Search the listing below for the string "Security" and copy every line where it occurs.

========================================

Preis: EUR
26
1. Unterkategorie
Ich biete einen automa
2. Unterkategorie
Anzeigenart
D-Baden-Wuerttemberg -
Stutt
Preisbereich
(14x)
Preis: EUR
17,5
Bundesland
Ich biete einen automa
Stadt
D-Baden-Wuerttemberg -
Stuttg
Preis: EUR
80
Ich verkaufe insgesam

========================================

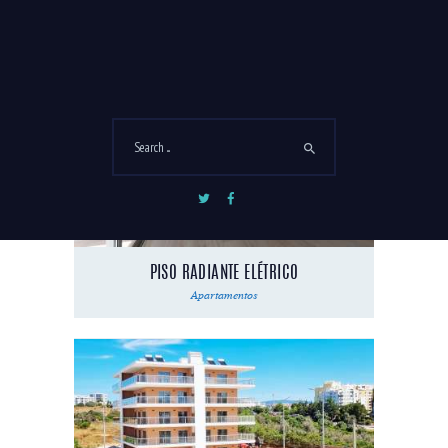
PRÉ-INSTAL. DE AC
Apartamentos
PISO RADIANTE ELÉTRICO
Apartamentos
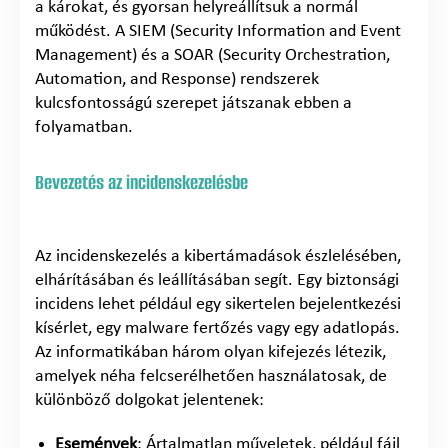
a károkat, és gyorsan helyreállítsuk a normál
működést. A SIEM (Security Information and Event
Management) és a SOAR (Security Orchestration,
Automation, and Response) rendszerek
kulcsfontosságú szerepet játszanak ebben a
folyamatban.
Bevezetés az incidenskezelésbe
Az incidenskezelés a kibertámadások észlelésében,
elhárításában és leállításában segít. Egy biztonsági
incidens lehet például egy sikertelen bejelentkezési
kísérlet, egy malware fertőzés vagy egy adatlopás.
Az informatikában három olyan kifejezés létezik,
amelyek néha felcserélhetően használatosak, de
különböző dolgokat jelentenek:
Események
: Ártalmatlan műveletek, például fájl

========================================

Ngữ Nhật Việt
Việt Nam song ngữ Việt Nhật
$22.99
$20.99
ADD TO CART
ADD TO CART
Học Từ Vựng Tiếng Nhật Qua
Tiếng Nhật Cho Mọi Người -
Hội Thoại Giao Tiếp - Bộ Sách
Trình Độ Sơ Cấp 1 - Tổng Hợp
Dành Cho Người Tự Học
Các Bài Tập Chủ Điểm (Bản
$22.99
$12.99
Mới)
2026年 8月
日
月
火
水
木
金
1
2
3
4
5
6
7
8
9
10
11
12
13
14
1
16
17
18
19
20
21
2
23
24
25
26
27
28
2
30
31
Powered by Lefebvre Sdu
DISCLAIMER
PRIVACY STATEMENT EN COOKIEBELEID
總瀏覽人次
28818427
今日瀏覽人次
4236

========================================

• TASK RESULT:
működést. A SIEM (Security Information and Event
Management) és a SOAR (Security Orchestration,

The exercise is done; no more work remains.